[Example] Update intra-node GEMM-RS example by chengyupku · Pull Request #35 · tile-ai/tilescale

chengyupku · 2025-10-30T07:24:15Z

This pull request introduces support for new tilelang CUDA intrinsics for atomic operations and stores, and demonstrates their usage in distributed GEMM examples. The changes include adding new built-in operators, corresponding CUDA code generation and PTX implementations, and updating distributed example scripts to leverage these features. Additionally, a new distributed GEMM example with overlapped reduce-scatter is provided, while an older example is removed.

Tilelang CUDA atomic intrinsics support

Added new built-in operators atom_add and st to tilelang, with corresponding registration in src/op/builtin.cc and header declarations in src/op/builtin.h. These operators represent atomic add (returning the original value) and atomic store with semantics. [1] [2]
Implemented PTX-level CUDA functions for atomic add and store with various memory semantics in src/tl_templates/cuda/atomic.h and src/tl_templates/cuda/sync.h. [1] [2]
Updated CUDA code generation in src/target/codegen_cuda.cc to emit calls to the new atomic intrinsics, mapping tilelang operators to the correct PTX functions.

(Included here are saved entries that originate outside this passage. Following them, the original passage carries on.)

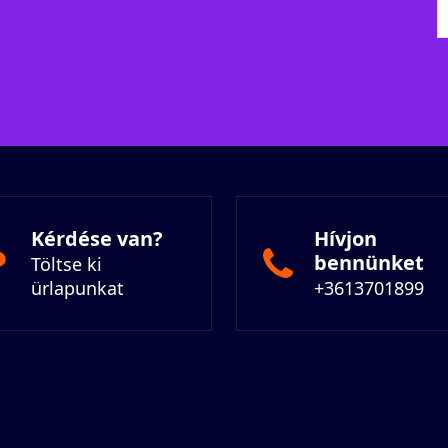
Kérdése van?
Hívjon
bennünket
Töltse ki
ürlapunkat
+3613701899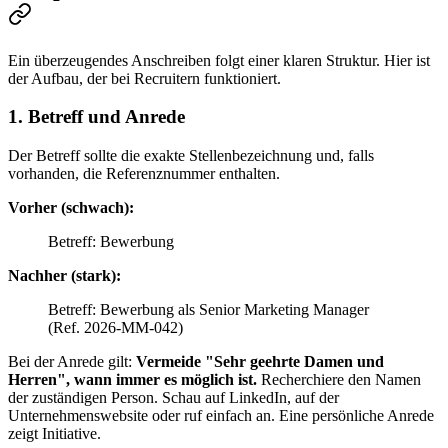
Ein überzeugendes Anschreiben folgt einer klaren Struktur. Hier ist
der Aufbau, der bei Recruitern funktioniert.
1. Betreff und Anrede
Der Betreff sollte die exakte Stellenbezeichnung und, falls
vorhanden, die Referenznummer enthalten.
Vorher (schwach):
Betreff: Bewerbung
Nachher (stark):
Betreff: Bewerbung als Senior Marketing Manager
(Ref. 2026-MM-042)
Bei der Anrede gilt:
Vermeide "Sehr geehrte Damen und
Herren", wann immer es möglich ist.
Recherchiere den Namen
der zuständigen Person. Schau auf LinkedIn, auf der
Unternehmenswebsite oder ruf einfach an. Eine persönliche Anrede
zeigt Initiative.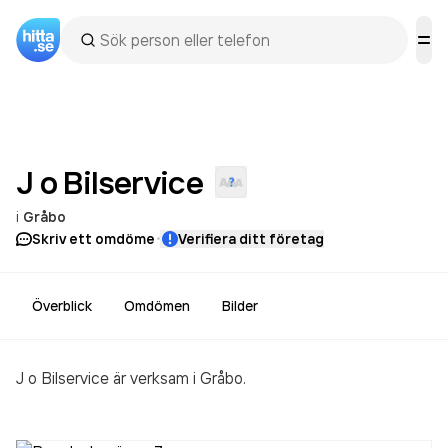
J o
Bilservice
i
Gråbo
·
Skriv ett omdöme
Verifiera ditt företag
Överblick
Omdömen
Bilder
J o Bilservice är verksam i Gråbo.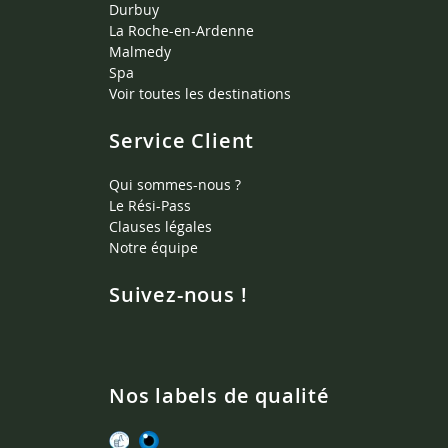
Durbuy
La Roche-en-Ardenne
Malmedy
Spa
Voir toutes les destinations
Service Client
Qui sommes-nous ?
Le Rési-Pass
Clauses légales
Notre équipe
Suivez-nous !
Nos labels de qualité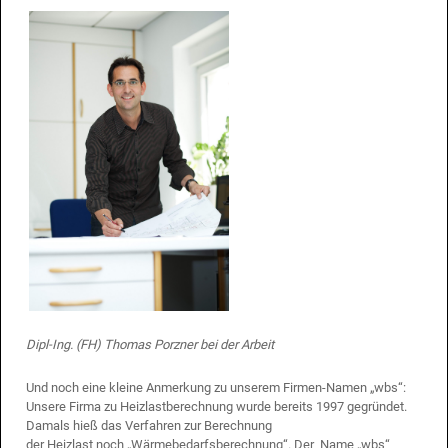
Dipl-Ing. (FH) Thomas Porzner bei der Arbeit
Und noch eine kleine Anmerkung zu unserem Firmen-Namen „wbs“:
Unsere Firma zu Heizlastberechnung wurde bereits 1997 gegründet.
Damals hieß das Verfahren zur Berechnung
der Heizlast noch „Wärmebedarfsberechnung“. Der Name „wbs“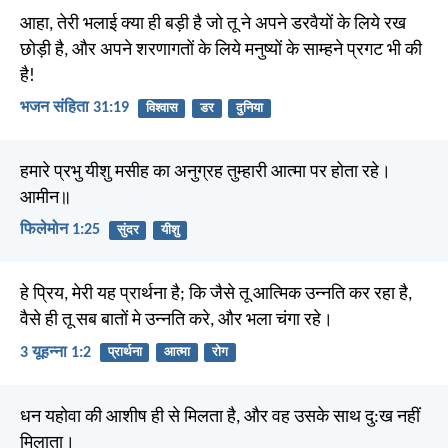
आहा, तेरी भलाई क्या ही बड़ी है जो तू ने अपने डरवैयों के लिये रख
छोड़ी है, और अपने शरणागतों के लिये मनुष्यों के साम्हने प्रगट भी की
है!
भजन संहिता 31:19
विश्वास
डर
दुनिया
हमारे प्रभु यीशु मसीह का अनुग्रह तुम्हारी आत्मा पर होता रहे।
आमीन॥
फिलेमोन 1:25
सुंदर
यीशु
हे प्रिय, मेरी यह प्रार्थना है; कि जैसे तू आत्मिक उन्नति कर रहा है,
वैसे ही तू सब बातों मे उन्नति करे, और भला चंगा रहे।
3 यूहन्ना 1:2
प्रार्थना
आत्मा
रोग
धन यहोवा की आशीष ही से मिलता है, और वह उसके साथ दु:ख नहीं
मिलाता।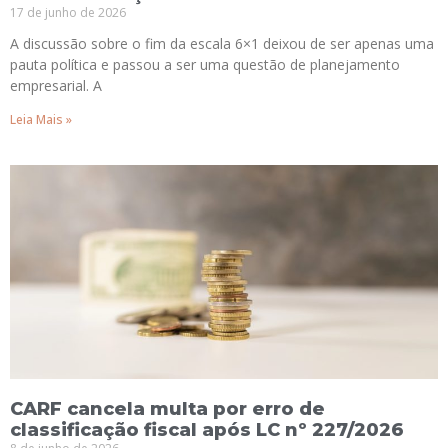
17 de junho de 2026
A discussão sobre o fim da escala 6×1 deixou de ser apenas uma
pauta política e passou a ser uma questão de planejamento
empresarial. A
Leia Mais »
CARF cancela multa por erro de
classificação fiscal após LC nº 227/2026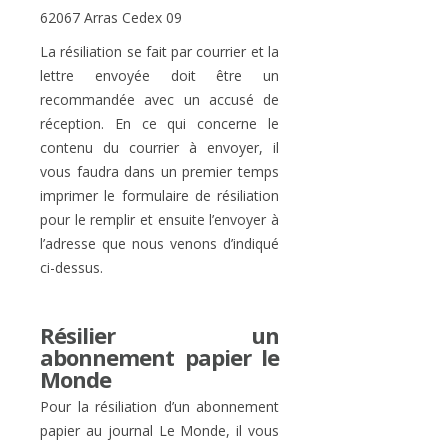
62067 Arras Cedex 09
La résiliation se fait par courrier et la
lettre envoyée doit être un
recommandée avec un accusé de
réception. En ce qui concerne le
contenu du courrier à envoyer, il
vous faudra dans un premier temps
imprimer le formulaire de résiliation
pour le remplir et ensuite l’envoyer à
l’adresse que nous venons d’indiqué
ci-dessus.
Résilier un
abonnement papier le
Monde
Pour la résiliation d’un abonnement
papier au journal Le Monde, il vous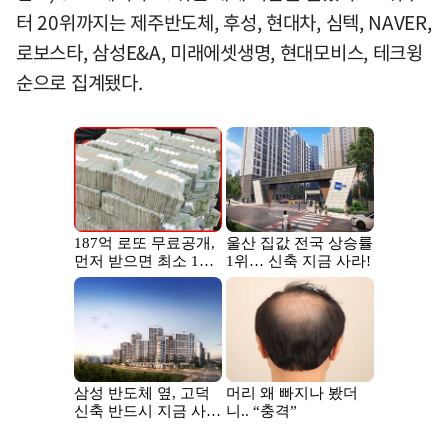
터 20위까지는 제주반도체, 후성, 현대차, 심텍, NAVER,
로보스타, 삼성E&A, 미래에셋생명, 현대모비스, 테크윙
순으로 집계됐다.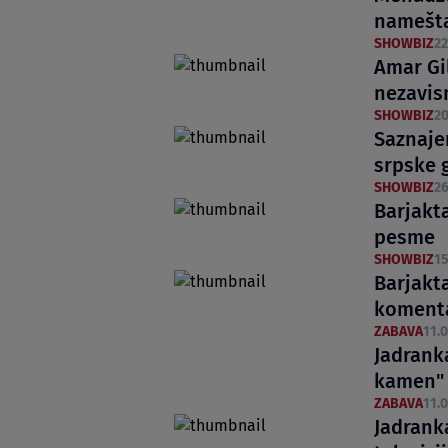
nameštaj
SHOWBIZ
22
Amar Gi
nezavis
SHOWBIZ
20
Saznaje
srpske 
SHOWBIZ
26
Barjakta
pesme
SHOWBIZ
15
Barjakta
koment
ZABAVA
11.0
Jadranka
kamen"
ZABAVA
11.0
Jadrank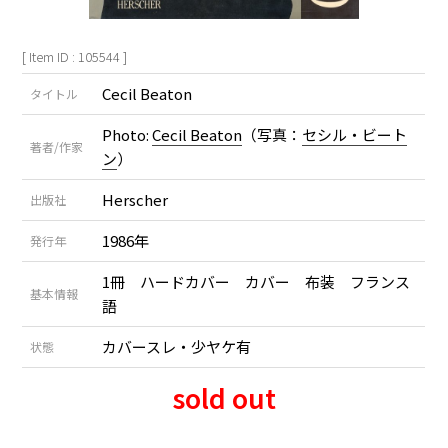
[ Item ID : 105544 ]
Cecil Beaton
タイトル
Photo:
Cecil Beaton
（写真：
セシル・ビート
著者/作家
ン
）
Herscher
出版社
1986年
発行年
1冊 ハードカバー カバー 布装 フランス
基本情報
語
カバースレ・少ヤケ有
状態
sold out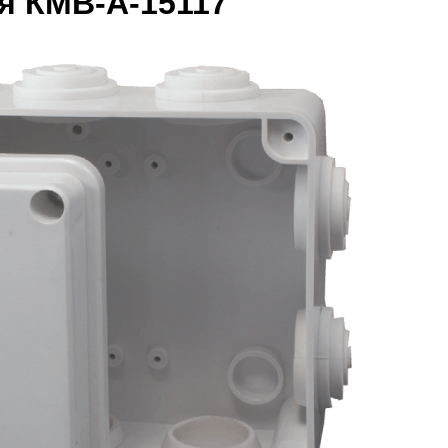
я КМВ-А-15117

Distributed GEMM examples update

Added a new example example_gemm_rs_overlapped.py demonstrating overlapped GEMM and reduce-scatter using the new atomic intrinsics and synchronization primitives.
Removed the legacy example example_gemm_rs.py, which is now superseded by the new version.

Miscellaneous

Minor utility import added to example_allgather_gemm_overlapped.py for CUDA error checking. [1] [2]
Utility module tilelang/distributed/utils.py updated with additional imports for threading and subprocess management.

Summary by CodeRabbit

Release Notes

New Features
- Added overlapped distributed GEMM example with multi-GPU support
- Introduced 2D reduce-scatter runtime for efficient distributed GPU coordination
- Added atomic operations and synchronization primitives for GPU memory operations
- Integrated NVLink topology detection for cluster configuration validation
Bug Fixes
- Added error checking for GPU stream operations
Chores
- Removed legacy GEMM example

github-actions · 2025-10-30T07:24:24Z

👋 Hi! Thank you for contributing to the TileLang project.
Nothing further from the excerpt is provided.